In the entries below, count the lines that contain the word "Przejdź" and give only that number.

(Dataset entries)
++++++
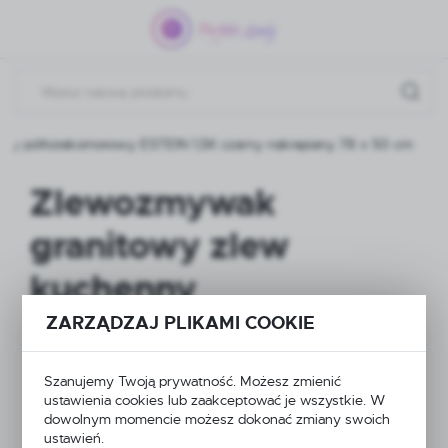
Przejdź do menu.
Przejdź do wyszukiwarki.
Przejdź do treści.
ny półtorakomorowy ESTEIN 1,5K czarny nakrapiany 78 x 50 cm
Zlewozmywak
granitowy zlew
kuchenny
półtorakomorowy
ZARZĄDZAJ PLIKAMI COOKIE
ESTEIN 1,5K czarny
Szanujemy Twoją prywatność. Możesz zmienić
ustawienia cookies lub zaakceptować je wszystkie. W
nakrapiany 78 x 50
dowolnym momencie możesz dokonać zmiany swoich
ustawień.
++++++
Result for this task – 3